The amount of abstraction in IT is amazing. Every level in the software and hardware stack attempts to abstract operations and details. And the industry is craving for more. Look at the impact “All Things Software Defined” has on todays datacenter. It touches almost every aspect, from design to operations. The user provides the bare minimum of inputs and the underlying structure automagically tunes itself to a working solution. Brilliant! However sometimes I get the feeling that this level of abstraction becomes an excuse to not understand the underlying technology. As an architect you need to do your due diligence. You need to understand the wheels and cogs that are turning when dialing a specific knob at the abstracted layer.
But sometimes it seems that the abstraction level becomes the right to refuse to answer questions. This was always an interesting discussion during a VCDX defense session. When candidates argued that they weren’t aware of the details because other groups were responsible for that design.
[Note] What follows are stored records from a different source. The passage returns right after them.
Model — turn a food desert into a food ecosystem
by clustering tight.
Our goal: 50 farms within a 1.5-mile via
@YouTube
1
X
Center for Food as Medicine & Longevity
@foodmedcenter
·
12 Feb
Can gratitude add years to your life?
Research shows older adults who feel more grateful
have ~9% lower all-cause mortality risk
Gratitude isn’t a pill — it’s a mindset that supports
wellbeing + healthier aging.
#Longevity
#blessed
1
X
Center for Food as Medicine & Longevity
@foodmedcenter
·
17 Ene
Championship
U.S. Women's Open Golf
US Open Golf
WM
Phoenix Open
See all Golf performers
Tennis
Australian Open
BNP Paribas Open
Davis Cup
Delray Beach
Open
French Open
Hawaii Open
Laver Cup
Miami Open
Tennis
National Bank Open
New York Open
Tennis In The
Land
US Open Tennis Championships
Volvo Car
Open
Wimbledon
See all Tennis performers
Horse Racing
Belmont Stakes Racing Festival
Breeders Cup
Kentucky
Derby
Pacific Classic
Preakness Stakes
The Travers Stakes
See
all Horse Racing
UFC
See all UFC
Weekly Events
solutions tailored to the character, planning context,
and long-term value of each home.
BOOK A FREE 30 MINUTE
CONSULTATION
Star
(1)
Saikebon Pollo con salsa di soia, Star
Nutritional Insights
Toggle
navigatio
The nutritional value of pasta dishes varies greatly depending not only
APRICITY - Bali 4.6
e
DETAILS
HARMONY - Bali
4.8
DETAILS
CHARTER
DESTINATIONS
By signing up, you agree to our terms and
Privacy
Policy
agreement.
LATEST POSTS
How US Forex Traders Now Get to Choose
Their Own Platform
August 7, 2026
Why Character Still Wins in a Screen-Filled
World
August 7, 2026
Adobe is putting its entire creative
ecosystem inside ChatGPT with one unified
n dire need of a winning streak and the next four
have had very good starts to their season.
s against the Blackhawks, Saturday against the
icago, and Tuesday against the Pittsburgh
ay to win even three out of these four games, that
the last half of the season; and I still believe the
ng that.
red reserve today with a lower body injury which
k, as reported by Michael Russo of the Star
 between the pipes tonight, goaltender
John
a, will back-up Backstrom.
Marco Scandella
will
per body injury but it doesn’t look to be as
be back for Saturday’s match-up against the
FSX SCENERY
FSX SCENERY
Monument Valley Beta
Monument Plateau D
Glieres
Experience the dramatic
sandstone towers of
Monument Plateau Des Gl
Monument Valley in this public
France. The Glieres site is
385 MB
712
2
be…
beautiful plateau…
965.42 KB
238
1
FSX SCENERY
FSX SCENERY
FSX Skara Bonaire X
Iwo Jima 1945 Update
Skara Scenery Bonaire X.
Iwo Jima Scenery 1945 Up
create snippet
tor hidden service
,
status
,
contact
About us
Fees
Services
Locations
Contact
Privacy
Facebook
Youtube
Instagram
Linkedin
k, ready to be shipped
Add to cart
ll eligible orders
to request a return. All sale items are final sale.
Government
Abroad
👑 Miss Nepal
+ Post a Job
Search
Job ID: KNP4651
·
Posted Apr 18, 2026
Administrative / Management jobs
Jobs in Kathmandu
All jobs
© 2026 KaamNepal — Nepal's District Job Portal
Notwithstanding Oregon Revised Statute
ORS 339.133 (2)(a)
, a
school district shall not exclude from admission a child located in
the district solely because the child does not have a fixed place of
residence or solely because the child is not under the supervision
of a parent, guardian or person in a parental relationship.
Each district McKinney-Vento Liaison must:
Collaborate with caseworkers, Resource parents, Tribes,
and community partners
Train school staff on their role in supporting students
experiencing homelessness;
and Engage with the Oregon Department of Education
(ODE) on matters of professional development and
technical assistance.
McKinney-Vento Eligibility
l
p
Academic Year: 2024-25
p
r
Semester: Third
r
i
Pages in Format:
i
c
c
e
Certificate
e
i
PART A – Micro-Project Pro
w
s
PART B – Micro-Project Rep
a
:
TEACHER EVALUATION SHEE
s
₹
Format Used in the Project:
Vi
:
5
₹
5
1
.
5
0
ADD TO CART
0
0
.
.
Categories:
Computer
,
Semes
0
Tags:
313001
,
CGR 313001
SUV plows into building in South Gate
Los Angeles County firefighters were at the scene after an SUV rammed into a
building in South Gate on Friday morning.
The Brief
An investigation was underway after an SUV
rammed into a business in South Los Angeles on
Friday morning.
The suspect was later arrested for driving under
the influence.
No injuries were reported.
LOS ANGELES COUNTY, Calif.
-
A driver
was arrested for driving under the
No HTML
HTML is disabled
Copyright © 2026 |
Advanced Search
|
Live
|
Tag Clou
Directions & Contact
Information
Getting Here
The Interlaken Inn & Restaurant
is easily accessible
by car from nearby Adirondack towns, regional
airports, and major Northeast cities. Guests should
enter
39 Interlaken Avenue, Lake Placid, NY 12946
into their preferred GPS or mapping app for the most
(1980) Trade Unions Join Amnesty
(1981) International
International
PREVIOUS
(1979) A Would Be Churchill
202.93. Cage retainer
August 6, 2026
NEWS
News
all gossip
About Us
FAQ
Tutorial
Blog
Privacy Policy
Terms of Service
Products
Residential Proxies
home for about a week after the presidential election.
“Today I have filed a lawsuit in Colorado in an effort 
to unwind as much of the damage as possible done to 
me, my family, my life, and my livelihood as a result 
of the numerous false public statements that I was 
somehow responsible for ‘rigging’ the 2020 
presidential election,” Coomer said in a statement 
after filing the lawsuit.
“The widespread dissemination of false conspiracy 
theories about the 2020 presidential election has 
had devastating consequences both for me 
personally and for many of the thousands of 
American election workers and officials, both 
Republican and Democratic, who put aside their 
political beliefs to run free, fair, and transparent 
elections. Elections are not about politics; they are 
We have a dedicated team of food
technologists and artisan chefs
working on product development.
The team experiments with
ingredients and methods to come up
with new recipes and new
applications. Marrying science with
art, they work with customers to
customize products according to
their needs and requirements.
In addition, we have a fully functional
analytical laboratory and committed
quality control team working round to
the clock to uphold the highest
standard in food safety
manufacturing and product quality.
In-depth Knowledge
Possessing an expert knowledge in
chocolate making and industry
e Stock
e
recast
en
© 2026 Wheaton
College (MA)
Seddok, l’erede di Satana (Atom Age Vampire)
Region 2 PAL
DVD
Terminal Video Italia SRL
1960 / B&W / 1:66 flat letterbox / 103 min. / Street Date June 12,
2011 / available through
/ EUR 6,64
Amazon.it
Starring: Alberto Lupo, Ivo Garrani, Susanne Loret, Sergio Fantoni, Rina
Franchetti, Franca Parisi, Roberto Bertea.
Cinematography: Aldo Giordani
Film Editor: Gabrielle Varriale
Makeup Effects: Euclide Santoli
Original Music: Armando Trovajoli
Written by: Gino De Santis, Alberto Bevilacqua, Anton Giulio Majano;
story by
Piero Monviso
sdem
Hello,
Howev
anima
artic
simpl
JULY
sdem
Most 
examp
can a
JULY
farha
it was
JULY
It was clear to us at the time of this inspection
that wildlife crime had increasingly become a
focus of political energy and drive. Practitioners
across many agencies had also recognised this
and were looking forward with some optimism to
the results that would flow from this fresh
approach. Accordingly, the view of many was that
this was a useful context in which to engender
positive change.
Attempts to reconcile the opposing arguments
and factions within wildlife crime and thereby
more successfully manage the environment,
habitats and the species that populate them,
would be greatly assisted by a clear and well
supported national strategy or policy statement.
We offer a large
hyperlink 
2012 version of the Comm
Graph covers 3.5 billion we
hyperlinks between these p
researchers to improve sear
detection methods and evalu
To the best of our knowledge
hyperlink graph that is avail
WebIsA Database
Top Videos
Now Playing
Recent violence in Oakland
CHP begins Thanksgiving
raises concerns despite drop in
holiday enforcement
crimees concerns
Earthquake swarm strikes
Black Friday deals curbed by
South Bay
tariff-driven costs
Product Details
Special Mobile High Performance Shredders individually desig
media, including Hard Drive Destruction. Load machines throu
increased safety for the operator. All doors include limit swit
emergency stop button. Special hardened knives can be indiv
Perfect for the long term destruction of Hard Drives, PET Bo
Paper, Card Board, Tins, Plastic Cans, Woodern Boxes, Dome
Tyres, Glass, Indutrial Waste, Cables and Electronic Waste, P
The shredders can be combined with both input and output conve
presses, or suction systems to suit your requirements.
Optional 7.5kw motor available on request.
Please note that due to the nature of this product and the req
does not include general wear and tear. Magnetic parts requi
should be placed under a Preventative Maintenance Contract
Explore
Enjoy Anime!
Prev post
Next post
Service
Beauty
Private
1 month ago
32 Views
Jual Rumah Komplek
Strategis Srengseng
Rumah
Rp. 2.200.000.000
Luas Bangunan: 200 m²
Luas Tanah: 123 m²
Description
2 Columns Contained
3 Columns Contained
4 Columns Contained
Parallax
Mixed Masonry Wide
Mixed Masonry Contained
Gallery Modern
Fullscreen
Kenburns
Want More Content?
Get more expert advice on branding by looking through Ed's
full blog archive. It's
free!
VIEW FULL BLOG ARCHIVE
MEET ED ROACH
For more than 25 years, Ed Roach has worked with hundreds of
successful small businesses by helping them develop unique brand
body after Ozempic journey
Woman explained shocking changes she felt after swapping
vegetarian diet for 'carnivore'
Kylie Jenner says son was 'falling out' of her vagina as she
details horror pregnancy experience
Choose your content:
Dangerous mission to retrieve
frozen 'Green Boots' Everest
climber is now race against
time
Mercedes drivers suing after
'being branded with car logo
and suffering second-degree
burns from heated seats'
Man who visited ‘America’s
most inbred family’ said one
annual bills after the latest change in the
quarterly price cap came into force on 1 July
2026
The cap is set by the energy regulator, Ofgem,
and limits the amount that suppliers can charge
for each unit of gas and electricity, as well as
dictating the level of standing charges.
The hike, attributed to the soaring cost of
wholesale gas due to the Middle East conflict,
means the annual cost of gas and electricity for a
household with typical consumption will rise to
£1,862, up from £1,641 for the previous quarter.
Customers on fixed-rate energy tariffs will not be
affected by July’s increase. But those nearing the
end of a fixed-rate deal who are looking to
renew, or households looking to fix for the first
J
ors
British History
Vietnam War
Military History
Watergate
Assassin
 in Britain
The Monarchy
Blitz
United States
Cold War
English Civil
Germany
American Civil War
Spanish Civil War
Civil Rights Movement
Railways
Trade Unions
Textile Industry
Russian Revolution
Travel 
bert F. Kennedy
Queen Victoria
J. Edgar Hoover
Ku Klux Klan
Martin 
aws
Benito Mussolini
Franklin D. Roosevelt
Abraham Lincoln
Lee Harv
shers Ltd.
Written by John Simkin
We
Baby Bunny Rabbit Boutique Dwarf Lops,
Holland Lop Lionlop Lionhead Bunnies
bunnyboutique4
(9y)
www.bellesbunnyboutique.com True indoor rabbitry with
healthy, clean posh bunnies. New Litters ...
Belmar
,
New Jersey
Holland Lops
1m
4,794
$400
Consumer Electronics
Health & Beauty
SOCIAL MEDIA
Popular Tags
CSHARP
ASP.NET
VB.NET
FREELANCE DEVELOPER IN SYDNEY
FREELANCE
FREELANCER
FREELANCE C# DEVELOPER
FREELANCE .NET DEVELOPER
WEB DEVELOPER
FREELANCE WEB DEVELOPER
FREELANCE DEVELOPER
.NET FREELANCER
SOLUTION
I tend to disagree
What level of abstraction is sufficient?
I am in the lucky position to work with PernixData R&D engineers and before that VMware R&D engineers. They tend to go deep, right down to the core of things. Discussing every little step of a process. Is this the necessary level of understanding the applied technology and solutions for an architect? I don’t think so. It’s interesting to know, but on a day-to-day basis you don’t have to understand the function of ceiling when DRS calculates priority levels of recommendations. What is interesting is to understand what happens if you place a virtual machine at the same hierarchical level as a resource pool filled with virtual machines. What is the impact on the service levels of these various entities?
Something in the middle might be the NFS series of Josh Odgers. Josh goes in-depth about the technology involved using NFS datastores. Virtual SCSI Hard Drives are presented to virtual machines, even when ESXi is connected to an NFS datastore. How does this impact the integrity of I/O’s? How does the SCSI protocol emulation process affect write ordering and of I/O’s of business critical applications. You as the virtual datacenter architect should be able to discuss the impact of using this technology with application owners. You should understand the potential impact a selected technology has on the various levels throughout the stack and what impact it has on the service it provides.
Recently I published a series on databases and what impact their workload characteristics have on storage architecture design. Understanding the position of a solution in the business process allows an architect to design a suitable solution. Lets use the OLTP example. Typically OLTP databases are at the front of the process, customer-facing process, dramatically put they are in the line of fire. When the OLTP database is performing slow or is unavailable it will typically impact revenue-generating processes. This means that latency is a priority but also concurrency and availability. You can then tailor your design to provide the best services to this application. This is just a simplified example, but it shows that you have to understand multiple aspects of the technology. Not just the behavior of a single component. The idea is to get a holistic view and then design your environment to cater the needs of the business, cause that’s why we get hired.
Circling back to the abstraction and the power of software defined, I though the post from Bart Heungens was interesting. Bart argues that Software Defined Storage is not the panacea for all storage related challenges. Which is true. Bart illustrates an architecture that is comprised of heterogeneous components. In his example, he illustrates what happens when you combine two servers HP DL380, but from different generations. Different generations primarily noticeable from a storage controller perspective and especially the way software behave. This is interesting on so many levels, and it would be a very interesting discussion if this were a VCDX defense session.
SDS abstracts many things, but it still relies on the underlying structure to provide the services. From a VCDX defense perspective, Bart has a constraint. And that is the already available hardware and the requirement to use these different generation hardware in his design. VCDX is not about providing the ideal design, but showing how you deal with constrains, requirements and demonstrating your expertise on technology how it impacts the requested solution. He didn’t solve the problem entirely, but by digging in deeper he managed to squeeze out performance to provide a better architecture to service the customers applications. He states the following:

Conclusion: the design and the components of the solution is very important to make this SDS based SAN a success. I hear often companies and people telling that hardware is more and more commodity and so not important in the Software Defined Datacenter, well I am not convinced at all.
I like the idea of VMware that states that, to enable VSAN, you need and SAS and SSD storage (HCL is quite restricted), just to be sure that they can guarantee performance. The HP VSA however is much more open and has lower requirements, however do not start complaining that your SAN is slow. Because you should understand this is not the fault of the VSA but from your hardware.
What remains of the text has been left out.